Wie ist das fußballerische Niveau in Indien im Vergleich mit Deutschland anzusiedeln?

Steinmann: Die Top zwei können sicherlich in der 2. Bundesliga mithalten, der Durchschnitt ist eher auf dem Niveau der 3. Liga.

Die dortige Super League ist Ihre mittlerweile neunte Liga im Herrenbereich, bei Wikipedia wird schon vom "Weltenbummler Steinmann" gesprochen. Wie fühlt es sich an, so wahrgenommen zu werden?

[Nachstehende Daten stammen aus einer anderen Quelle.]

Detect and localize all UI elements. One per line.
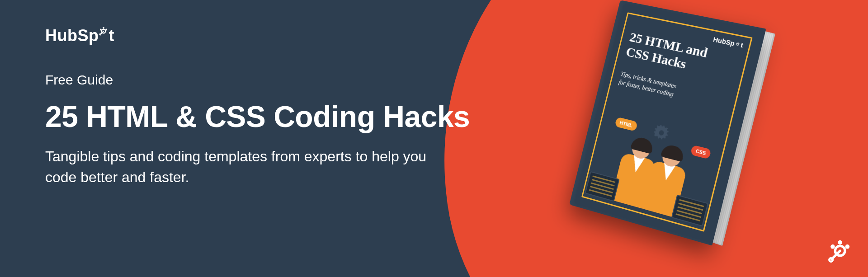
banner-title: 25 HTML & CSS Coding Hacks	[45, 100, 497, 133]
cover-brand-part1: HubSp	[712, 35, 736, 47]
gear-icon	[652, 124, 670, 142]
sprocket-icon	[735, 42, 741, 47]
person-collar	[660, 163, 675, 182]
cover-brand-part2: t	[740, 41, 744, 49]
monitor-icon	[671, 195, 708, 227]
eyebrow-label: Free Guide	[45, 72, 497, 88]
sprocket-icon	[99, 27, 108, 36]
cover-brand: HubSp t	[712, 35, 744, 49]
svg-point-2	[106, 29, 108, 31]
svg-point-7	[738, 42, 739, 43]
svg-point-8	[739, 43, 740, 44]
logo-text-part2: t	[108, 26, 114, 45]
person-body	[641, 160, 687, 218]
sprocket-icon	[827, 239, 851, 263]
cover-illustration: HTML CSS	[581, 103, 729, 232]
hubspot-logo: HubSp t	[45, 26, 114, 45]
svg-point-6	[736, 43, 739, 45]
svg-point-12	[845, 244, 850, 249]
svg-point-13	[830, 244, 835, 249]
svg-point-11	[838, 240, 842, 245]
svg-point-9	[736, 42, 737, 43]
svg-point-3	[100, 29, 102, 31]
person-hair	[660, 143, 685, 162]
banner-subtitle: Tangible tips and coding templates from …	[45, 146, 452, 188]
bubble-html: HTML	[614, 117, 637, 131]
logo-text-part1: HubSp	[45, 26, 99, 45]
bubble-css: CSS	[690, 145, 712, 160]
person-head	[660, 146, 683, 169]
promo-banner: HubSp t Free Guide 25 HTML & CSS Coding …	[0, 0, 868, 277]
text-content: Free Guide 25 HTML & CSS Coding Hacks Ta…	[45, 72, 497, 188]
svg-point-1	[103, 27, 105, 29]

Steinmann: Ich plane meine Karriere nicht danach, in Fußballdeutschland möglichst präsent zu sein, sondern mache das, worauf ich Lust habe. Im Moment ist das Indien. Sowas lässt sich aber nicht planen, wie die Corona-Pandemie. Da muss man sich anpassen.

Unter welchen Voraussetzungen könnten Sie sich eine Rückkehr nach Deutschland vorstellen?

Steinmann: Ich denke gar nicht darüber nach, nach Deutschland zurückzukehren, um Fußball zu spielen. Dafür fehlt mir der Anreiz - es sei denn, es fragen der HSV oder St. Pauli an. Eine Rückkehr nach Hamburg wäre der einzige Anreiz. Und zu den Bayern würde ich auch nicht Nein sagen (lacht). Generell plane ich aber nicht, in naher Zukunft in Deutschland nochmal Profifußball zu spielen.

Abschlussfrage: Was würde der 26-Jährige Matti Steinmann seinem 18 Jahre alten Ich gerne sagen?

Steinmann: Ich würde sagen, er soll geduldiger sein, dranbleiben und nicht, wenn's nicht läuft, etwas Neues suchen.